Page images and extracted text:
"""
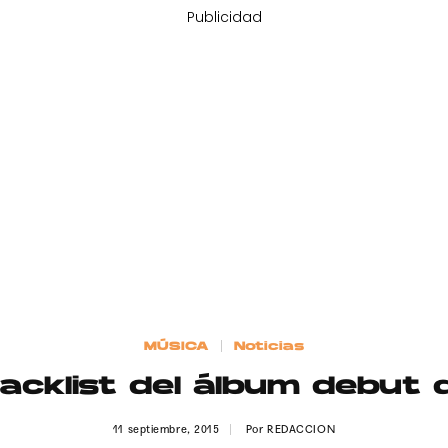
Publicidad
MÚSICA
Noticias
acklist del álbum debut
11 septiembre, 2015
Por
REDACCION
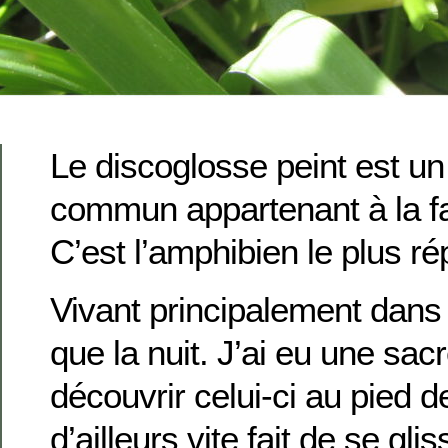
Le discoglosse peint est u
commun appartenant à la fa
C’est l’amphibien le plus r
Vivant principalement dans le
que la nuit. J’ai eu une sa
découvrir celui-ci au pied d
d’ailleurs vite fait de se gli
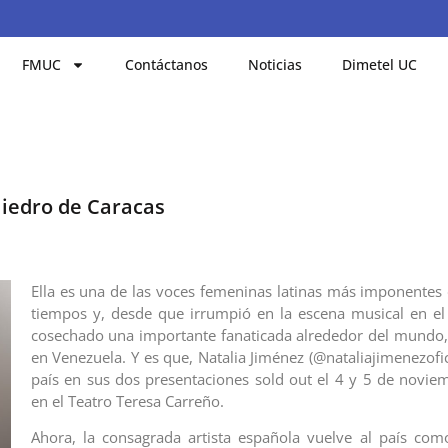
FMUC
Contáctanos
Noticias
Dimetel UC
liedro de Caracas
Ella es una de las voces femeninas latinas más imponentes 
tiempos y, desde que irrumpió en la escena musical en e
cosechado una importante fanaticada alrededor del mundo
en Venezuela. Y es que, Natalia Jiménez (@nataliajimenezofici
país en sus dos presentaciones sold out el 4 y 5 de novie
en el Teatro Teresa Carreño.
Ahora, la consagrada artista española vuelve al país co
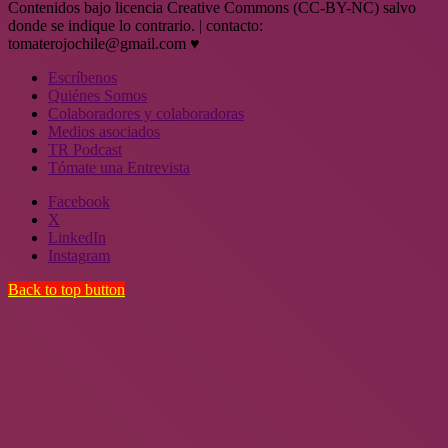
Contenidos bajo licencia Creative Commons (CC-BY-NC) salvo
donde se indique lo contrario. | contacto:
tomaterojochile@gmail.com ♥
Escríbenos
Quiénes Somos
Colaboradores y colaboradoras
Medios asociados
TR Podcast
Tómate una Entrevista
Facebook
X
LinkedIn
Instagram
Back to top button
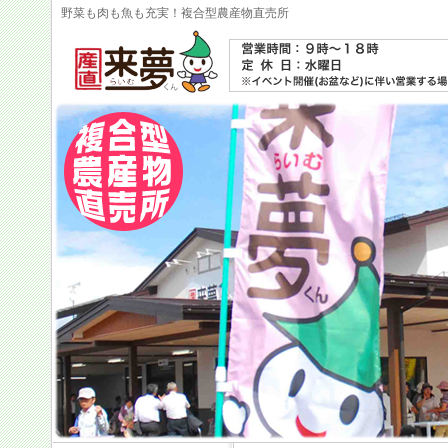
野菜も肉も魚も充実！複合型農産物直売所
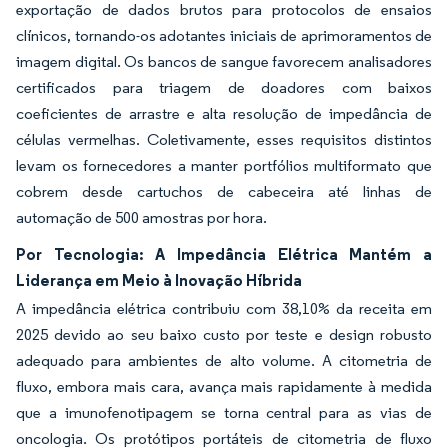
exportação de dados brutos para protocolos de ensaios
clínicos, tornando-os adotantes iniciais de aprimoramentos de
imagem digital. Os bancos de sangue favorecem analisadores
certificados para triagem de doadores com baixos
coeficientes de arrastre e alta resolução de impedância de
células vermelhas. Coletivamente, esses requisitos distintos
levam os fornecedores a manter portfólios multiformato que
cobrem desde cartuchos de cabeceira até linhas de
automação de 500 amostras por hora.
Por Tecnologia: A Impedância Elétrica Mantém a
Liderança em Meio à Inovação Híbrida
A impedância elétrica contribuiu com 38,10% da receita em
2025 devido ao seu baixo custo por teste e design robusto
adequado para ambientes de alto volume. A citometria de
fluxo, embora mais cara, avança mais rapidamente à medida
que a imunofenotipagem se torna central para as vias de
oncologia. Os protótipos portáteis de citometria de fluxo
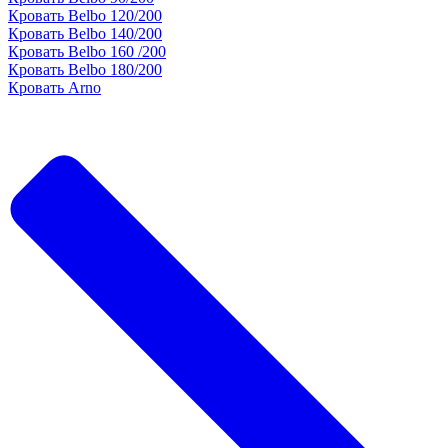
Кровать Belbo 120/200
Кровать Belbo 140/200
Кровать Belbo 160 /200
Кровать Belbo 180/200
Кровать Arno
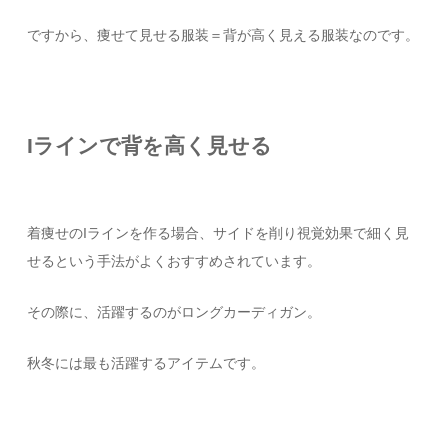
ですから、痩せて見せる服装＝背が高く見える服装なのです。
Iラインで背を高く見せる
着痩せのIラインを作る場合、サイドを削り視覚効果で細く見
せるという手法がよくおすすめされています。
その際に、活躍するのがロングカーディガン。
秋冬には最も活躍するアイテムです。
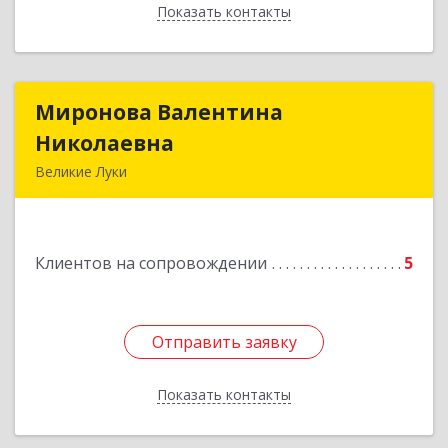
Показать контакты
Назад
Миронова Валентина
Миронова Валентина
Николаевна
Николаевна
Великие Луки
Подробнее
Клиентов на сопровождении
5
Отправить заявку
Отправить заявку
Показать контакты
Назад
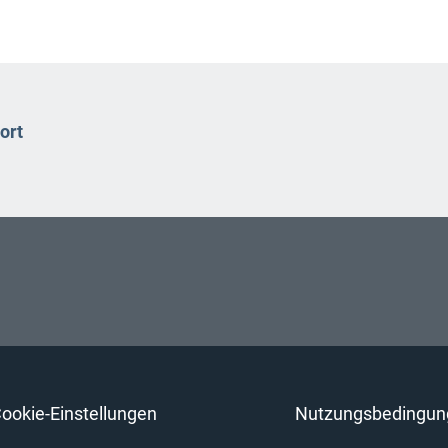
ort
ookie-Einstellungen
Nutzungsbedingun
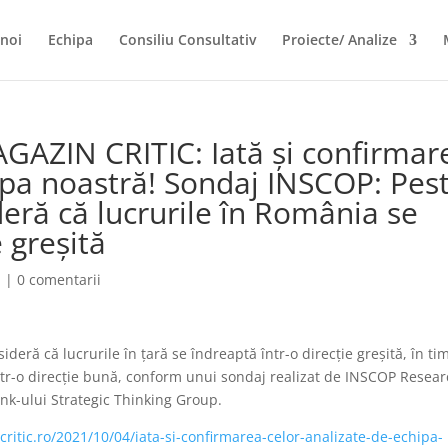
noi
Echipa
Consiliu Consultativ
Proiecte/ Analize
GAZIN CRITIC: Iată și confirmar
ipa noastră! Sondaj INSCOP: Pes
eră că lucrurile în România se
e greșită
a
|
0 comentarii
ră că lucrurile în ţară se îndreaptă într-o direcţie greşită, în ti
ntr-o direcţie bună, conform unui sondaj realizat de INSCOP Resea
ank-ului Strategic Thinking Group.
ritic.ro/2021/10/04/iata-si-confirmarea-celor-analizate-de-echipa-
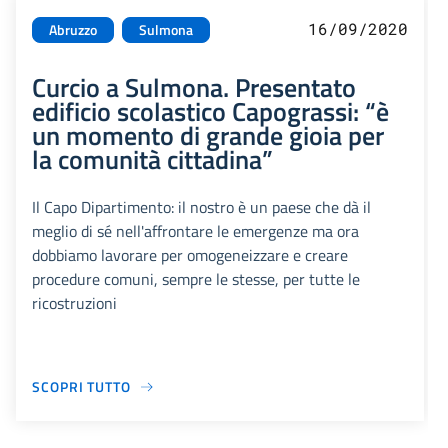
16/09/2020
Abruzzo
Sulmona
Curcio a Sulmona. Presentato
edificio scolastico Capograssi: “è
un momento di grande gioia per
la comunità cittadina”
Il Capo Dipartimento: il nostro è un paese che dà il
meglio di sé nell'affrontare le emergenze ma ora
dobbiamo lavorare per omogeneizzare e creare
procedure comuni, sempre le stesse, per tutte le
ricostruzioni
SCOPRI TUTTO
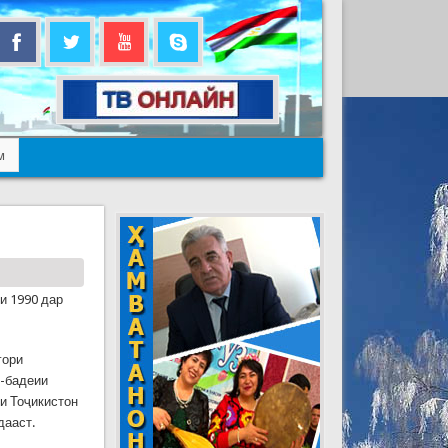
м
и 1990 дар
гори
ӣ-бадеии
и Тоҷикистон
дааст.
"""
What the task requires – Which lines in the data above hold the word "Belbo"? Return each of them.

Expected output –
Кровать Belbo 120/200
Кровать Belbo 140/200
Кровать Belbo 160 /200
Кровать Belbo 180/200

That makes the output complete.